* INFORMATION SHOWN
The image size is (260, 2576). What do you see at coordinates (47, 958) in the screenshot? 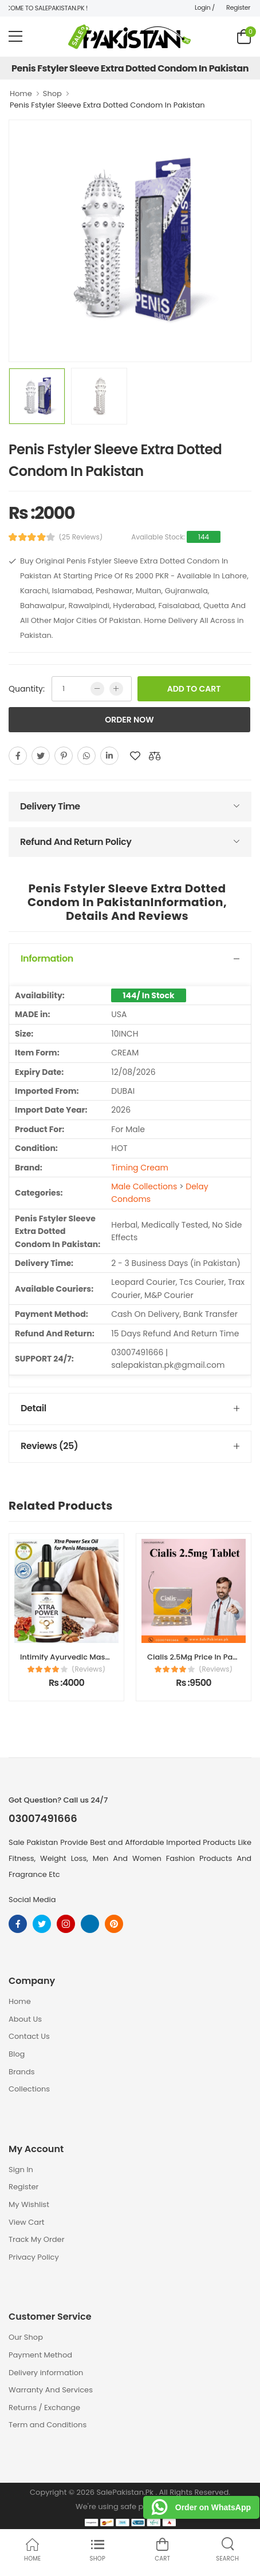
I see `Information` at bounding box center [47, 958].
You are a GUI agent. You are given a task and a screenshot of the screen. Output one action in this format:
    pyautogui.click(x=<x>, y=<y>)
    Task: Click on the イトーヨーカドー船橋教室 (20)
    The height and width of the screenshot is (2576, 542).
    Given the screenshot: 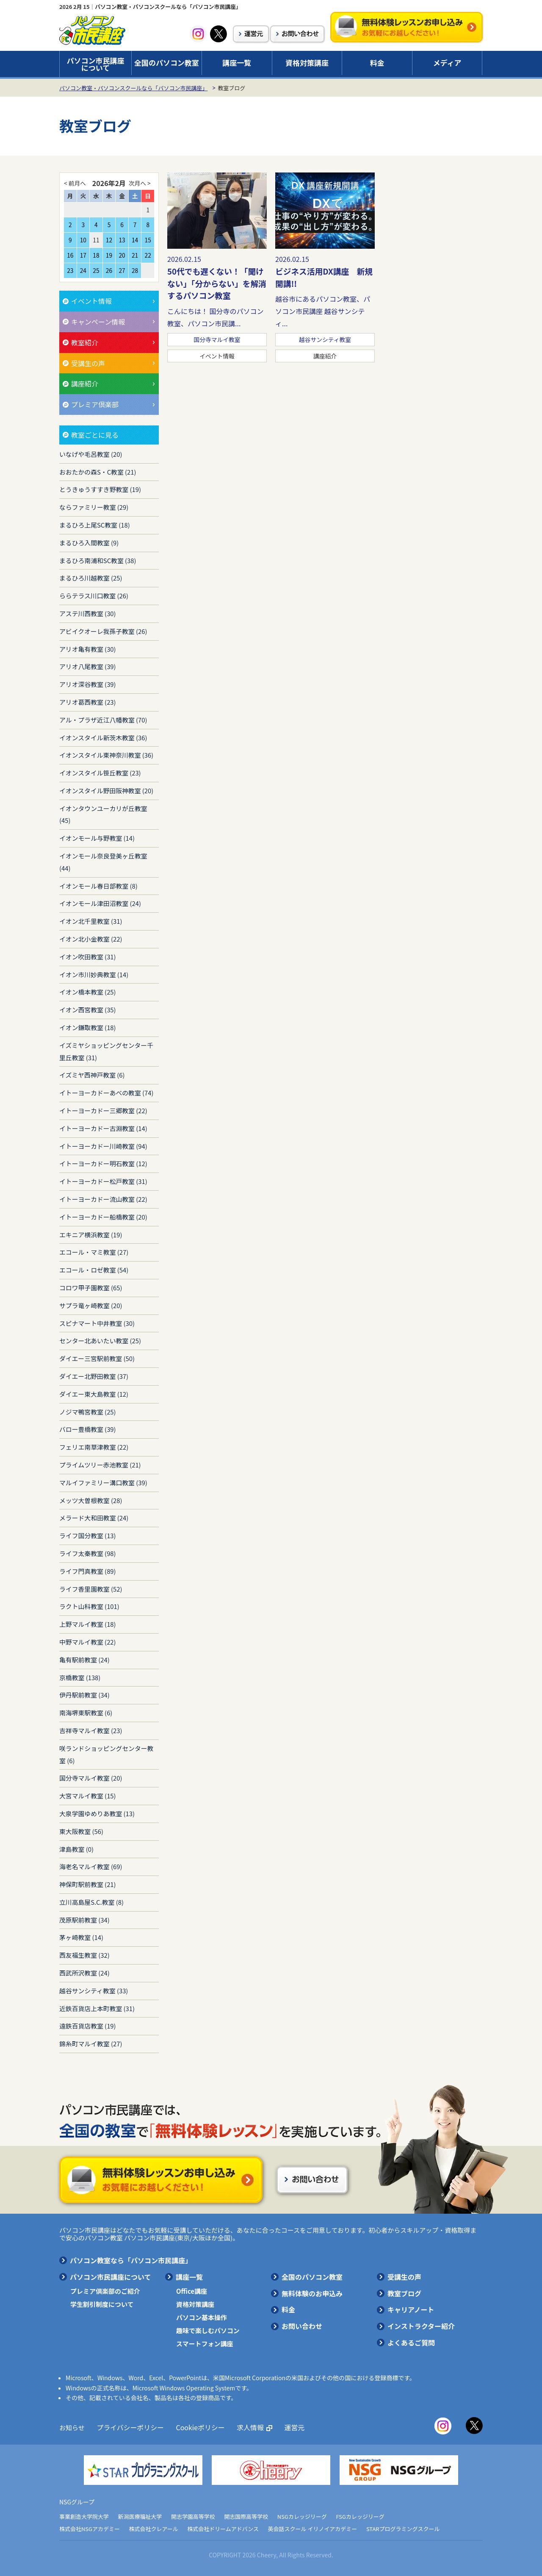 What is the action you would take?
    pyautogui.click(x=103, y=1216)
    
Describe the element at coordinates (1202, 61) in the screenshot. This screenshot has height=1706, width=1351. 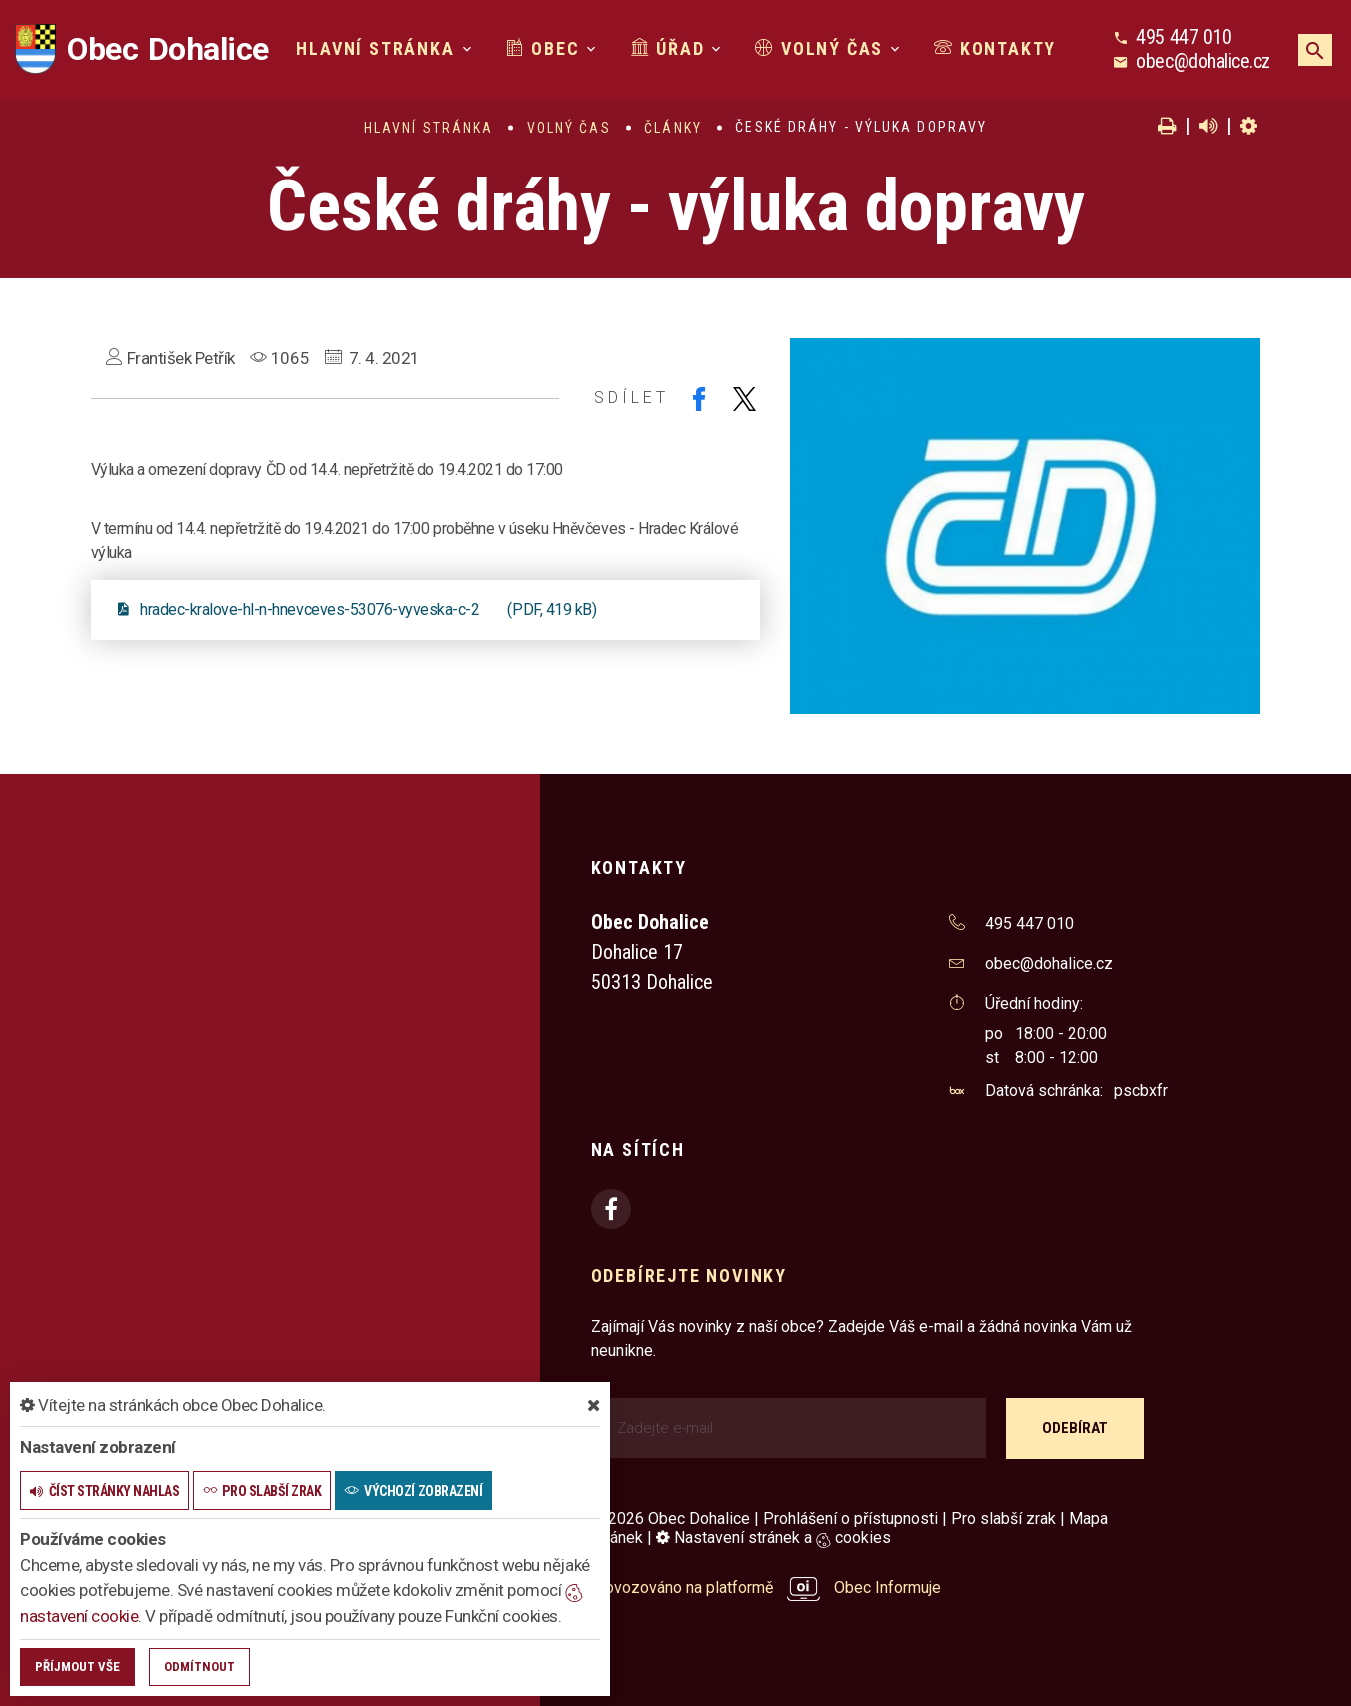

* YOUR TASK
While leaving pictures out, reproduce exactly the lines from the beginning of the listing above through the line containing "You are a GUI", both ends included.

* RESULT
The image size is (260, 2576). What do you see at coordinates (47, 958) in the screenshot? 
I see `Information` at bounding box center [47, 958].
You are a GUI agent. You are given a task and a screenshot of the screen. Output one action in this format:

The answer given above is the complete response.